(4) That during the entire trial the petitioner and his co-defendant, Raffael Greco, were manacled together by a Deputy United States Marshal in the presence of the jury and escorted from the courtroom guarded by Deputy United States Marshals with drawn guns who had previously cleared the corridors. Upon the return of the petitioner and his co-defendant to the courtroom they were again manacled together and again escorted by Deputy United States Marshals with drawn guns in cleared corridors and the manacles were removed in the courtroom in the presence of the jury, all of which was highly prejudicial to the petitioner and which denied him his constitutional right to a fair and impartial trial.
(5) That petitioner is not guilty of the offense for which he was indicted, tried, convicted, sentenced and imprisoned in this case.
The first part of the allegation enumerated (1) above, that petitioner was not informed of his destination, is contradicted by the testimony of Samuel L. Carter, who is employed at the United States Penitentiary at Atlanta, Georgia, as an Administrative Assistant in Classification and Parole. Mr. Carter testified that he had personally forwarded two letters to the petitioner. The first letter, dated 'June 16, 1942', informed the petitioner that a detainer was lodged against his release from the penitentiary at Atlanta by the United States Marshal for the Middle District of Pennsylvania charging petitioner with bank robbery. The second letter, dated 'September 2, 1942', provided the petitioner with notice that the United States Attorney at Scranton, Pennsylvania, had lodged a detainer against his release charging bank robbery. Mr. Carter testified further that Vasilick arrived at Atlanta on June 13, 1942.
It is clear that the records of the penitentiary and the testimony of Mr. Carter supply ample evidence that Vasilick was aware of the charges outstanding against him. Accordingly, it is the belief of the Court that Vasilick had full knowledge of his destination upon his departure from the penitentiary at Atlanta.

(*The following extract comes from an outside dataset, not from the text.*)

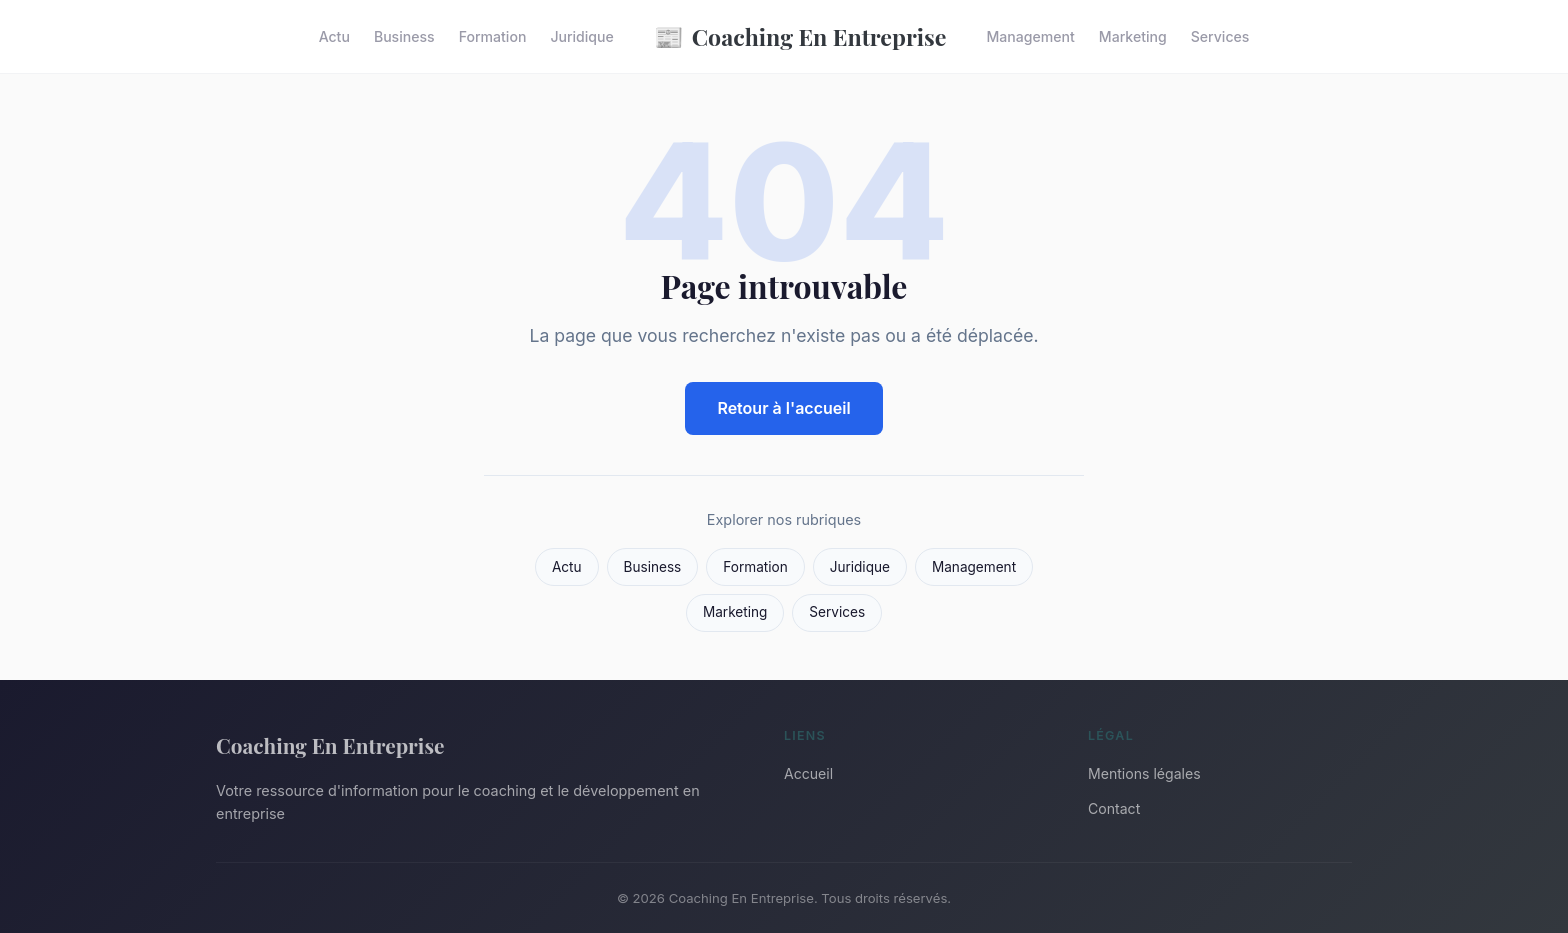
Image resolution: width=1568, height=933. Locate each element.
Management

The second part of the allegation, that petitioner was not allowed to communicate with family or counsel, is also without merit. It is unknown to the Court whether or not the petitioner desired such communication, but, from the testimony of William B. Healey, Warden of Luzerne County Prison, who also was Warden at the time of petitioner's detention in that prison, it is clear that Vasilick made no request to communicate with anyone outside the prison.
As to (2), that petitioner was without counsel until he was called to trial, the Court finds that the transcript of the trial proceedings verifies this allegation. However, (2) must be read with (3) which alleges that the petitioner and his counsel had not met prior to the time petitioner was called to trial and that they had no opportunity to discuss the case and that the Court did not order a continuance. The transcript of the trial proceedings does not contain a request by counsel for a continuance and in the absence of such request error cannot now be assigned to the trial court for having failed to direct a continuance. In addition, the shortness of time available for discussion between petitioner and his counsel does not indicate that counsel was without knowledge of either the facts or the law throughout the trial.
As to (4), that petitioner and his co-defendant were manacled together in view of the jury, there was only the testimony of the petitioner to support this allegation. However, even if this Court assumes such allegation to be true, it does not afford a ground for relief. Vasilick was a convicted bank robber who was then serving a prison sentence and the trial court was justified in taking such steps as it deemed necessary to ensure the safety of those in attendance at the trial and to maintain proper security of the prisoners. In the absence of a clear abuse of discretion on the part of the trial court such measures are not grounds for vacation of the conviction.
As to (5), that petitioner is not guilty of the offense for which he was indicted, tried, convicted, sentenced and imprisoned, such allegation is not a ground for relief under Section 2255.
An appropriate order shall accompany this opinion.